I'm trying to listen to a live audio stream on a webpage with a latency of less than 3 seconds. So far with ogg vorbis streams generated using ices & icecast, I've been unable to get latencies less than 7 seconds. All players I've used so far (html5 audio tag in Firefox, Opera, Safari; VLC as well) seem to introduce similar delays. It's unclear at this point how much latency is introduced in ices/icecast vs. the client-side player. I've tweaked ices and icecast settings, to no avail.

Has anyone achieved better latencies than this in a similar ices/icecast setup? I wouldn't expect an ogg vorbis decoder (be it html 5 in a browser, VLC, or whatever) to delay an audio stream for multiple seconds. Am I incorrect? I can't find any info on controlling buffer sizes or the decoding in browsers.

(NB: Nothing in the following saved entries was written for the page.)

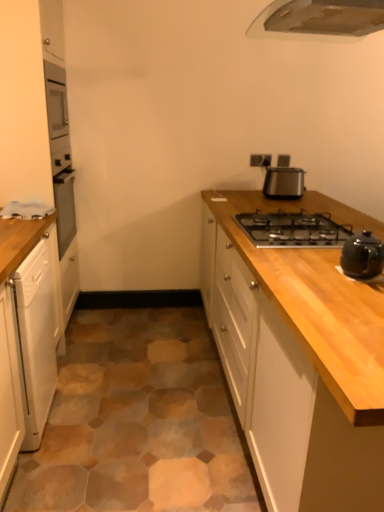 The image size is (384, 512). I want to click on space that is in front of metallic stainless steel toaster at upper right, which is counted as the 2th kitchen appliance, starting from the front, so click(x=303, y=201). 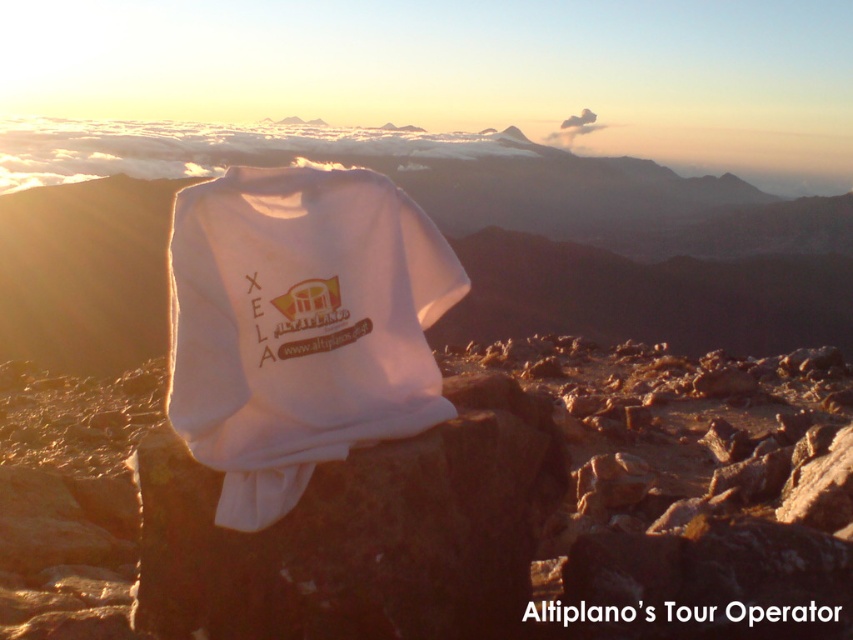 Question: Is white cotton t-shirt at center bigger than white fabric at center?

Choices:
 (A) yes
 (B) no

Answer: (B)

Question: Does white fabric t-shirt at center appear over white cotton t-shirt at center?

Choices:
 (A) no
 (B) yes

Answer: (B)

Question: Which of the following is the closest to the observer?

Choices:
 (A) white fabric t-shirt at center
 (B) white cotton t-shirt at center

Answer: (B)

Question: Estimate the real-world distances between objects in this image. Which object is farther from the white cotton t-shirt at center?

Choices:
 (A) white fabric t-shirt at center
 (B) white fabric at center

Answer: (A)

Question: Is white fabric t-shirt at center smaller than white cotton t-shirt at center?

Choices:
 (A) yes
 (B) no

Answer: (B)

Question: Considering the real-world distances, which object is farthest from the white cotton t-shirt at center?

Choices:
 (A) white fabric at center
 (B) white fabric t-shirt at center

Answer: (B)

With a different architecture (html 5, firefox, WSGI server serving wav format audio), I was able to achieve latencies around 1-2 seconds. By default, the firefox began playing the wav file 5+ seconds behind, but I could advance playback by setting audio.currentTime ahead, and only be 1-2 seconds back (somewhat fragile). However, I'd much prefer to use icecast, and streaming wavs obviously doesn't scale.

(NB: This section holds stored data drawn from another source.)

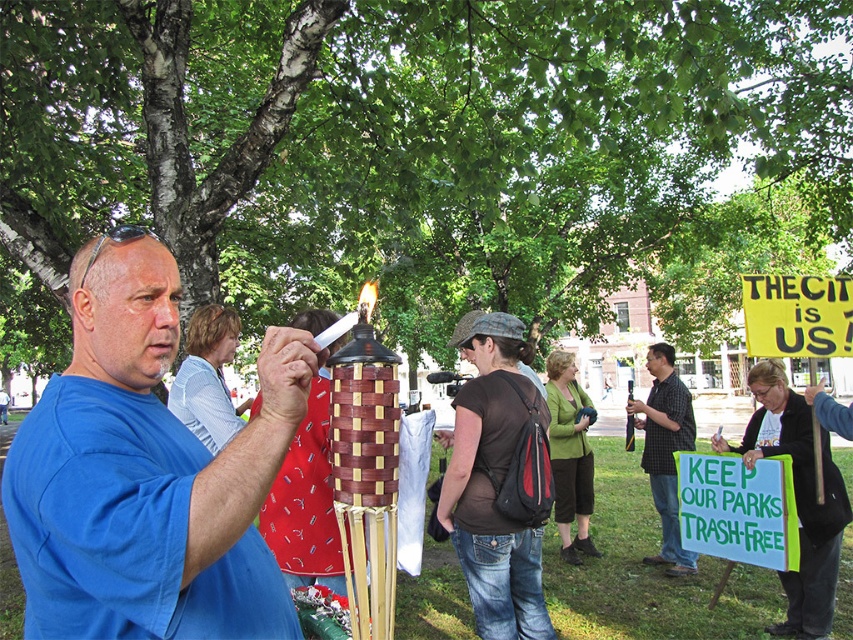 Question: Is blue woven basket at center to the right of checkered fabric shirt at center from the viewer's perspective?

Choices:
 (A) yes
 (B) no

Answer: (B)

Question: Which point is closer to the camera?

Choices:
 (A) checkered fabric shirt at center
 (B) brown fabric backpack at center
 (C) blue woven basket at center

Answer: (C)

Question: Is brown fabric backpack at center to the left of checkered fabric shirt at center from the viewer's perspective?

Choices:
 (A) no
 (B) yes

Answer: (B)

Question: Which of these objects is positioned closest to the checkered fabric shirt at center?

Choices:
 (A) blue woven basket at center
 (B) brown fabric backpack at center

Answer: (B)

Question: Considering the real-world distances, which object is closest to the brown fabric backpack at center?

Choices:
 (A) checkered fabric shirt at center
 (B) blue woven basket at center

Answer: (B)

Question: Can you confirm if blue woven basket at center is thinner than brown fabric backpack at center?

Choices:
 (A) no
 (B) yes

Answer: (A) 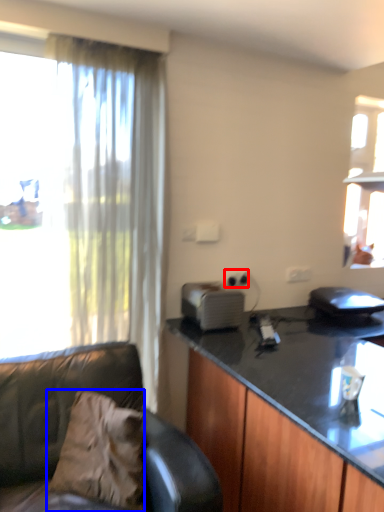 Question: Which object appears closest to the camera in this image, power outlet (highlighted by a red box) or pillow (highlighted by a blue box)?

Choices:
 (A) power outlet
 (B) pillow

Thanks in advance for any ideas.

2
Have you considered using a server dedicated to static delivery such as nginx?meder omuraliev
At this point I don't think server performance is the limiting factor, if that's what you are getting at. Just did another experiment, WSGI serving ogg vorbis encoding using oggenc (raw input), still had similarly bad latency. I think this shows that ices & icecast are not the culprit. It looks to be either ogg vorbis encoding or decoding and playback that are adding latency.cursemyziti

2 Answers

1
votes

The Icecast and Shoutcast servers themselves have internal buffers. I know the shoutcast one can be configured (look in the advanced directives in the docs).

0
votes

There are some archived discussions threads about Ogg / Vorbis related delay:

The answer seems to be that you have to tweek the Ogg container format, and then the remaining delay of Vorbis should not be too high.

However, I also often read that the new Opus codec is better suited for low delay/latency. See e.g. here or here.